In just one decade, Southeast Asia has seen a massive increase in tourism. Leaving behind a small slice of our holiday spend to benefit local communities is not a bad thing to try to do.
Cambodia is a country you can visit and leave behind a worthwhile contribution to the welfare of people who live there.
Capital Phnom Penh is a mind blowing mix of utter poverty, gleaming new expensive 4×4’s, sanctuary for paedophiles to carry out their disgusting abuse, overloaded scooters doing battle with tuck tucks and while I was there even Monks being arrested for drug offences.
Hidden away at the edge of the Military Hospital is the Happy Tree orphanage caring for HIV positive children. It survives on charitable donations and an international charity Pack For A Purpose is part of that support. We can all get involved and I can promise your donations really make a difference.
I arranged to visit Happy Tree and with my wife Janet transported books, pencils, world maps and others slices of school life paraphernalia to this most uplifting example of care and love. Medicine is expensive but this small unit has saved the lives of hundreds of sick children. Happy Tree on the week of our visit was proud to announce their first ever University graduate. She will become a pharmacist. The orphanage school was just wonderful and no money in the world could have bought the smiles I saw.
Pack For A Purpose is involved in charitable projects worldwide and the idea is that we use space in our suitcase for items like school teaching essentials.
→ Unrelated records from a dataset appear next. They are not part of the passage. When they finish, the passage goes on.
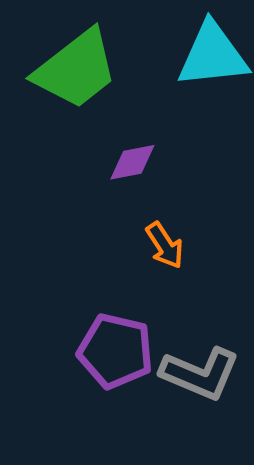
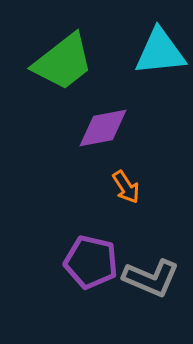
purple diamond: (132, 162) -> (103, 128), size x1.5

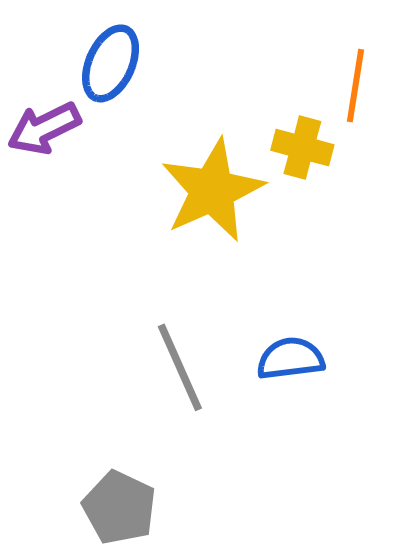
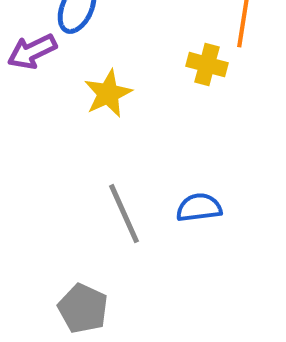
yellow star: (212, 190) -> (108, 94), moved, size x0.7

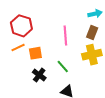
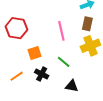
orange line: (18, 48) -> (17, 76), moved

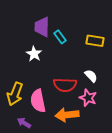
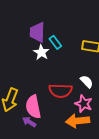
white star: (34, 54) -> (41, 52), moved
orange arrow: (67, 115) -> (78, 121), moved
purple arrow: (24, 123) -> (29, 122), moved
For more information. email@example.com. http://www.packforapurpose.org/destinations/
Cambodia has a recent dark past and you will need a strong stomach to visit the killing fields on the outskirts of Phnom Penh or the school building called S-21 used by the Khmer Rouge to torture and kills thousands. The middle classes seen as a threat to the Regime were shown no mercy. Wearing glasses could mean death. During Khmer Rouge rule from 1975 to 1979 it is estimated 1.7 million people were killed. In modern times only 3% of the population is aged between 60 and 70 – a lost generation.
At the centre of those dark days was a hotel now called Raffles Le Royal. Scottish medical staff used the building to provide the final source of treatment before the Khmer Rouge and its soldiers started to clear the City.
After the hustle and bustle of visiting maybe, the organised chaos of market life this is a true sanctuary. Fantastic colonial style building with a huge splash of Art Deco thrown in. It has been graced by the good and the great of years gone by. Somerset Maugham, Charlie Chaplin, and Jacqueline Kennedy among them. The hotels Femme Fatale cocktail is name after her.
The hotel supports the Pack For A Purpose charity and members of the British staff teach English at the Happy Tree orphanage. If your suitcase was too full, they will help you choose and buy school equipment locally.
Unreported World on Channel 4 gave us all a real sense of those terrible Khmer Rouge times last week. (Find the programme on catch up. First, broadcast April 24th). Reporter, the excellent Krishnan Guru-Murthy, says it is the most moving assignment he has ever worked on. Says something for an experienced journalist like Krishnan.
It featured It’s Not a Dream a top rated reality TV show made in Phnom Penh. The programme mission is to reunite families separated by the Khmer Rouge. Not only did they get together sisters who had not seen each other for 40 years but had found their mother too. A must watch show which perhaps helps explain the resilience of the people of Cambodia
I loved its capital city and Happy Tree. I think you will too.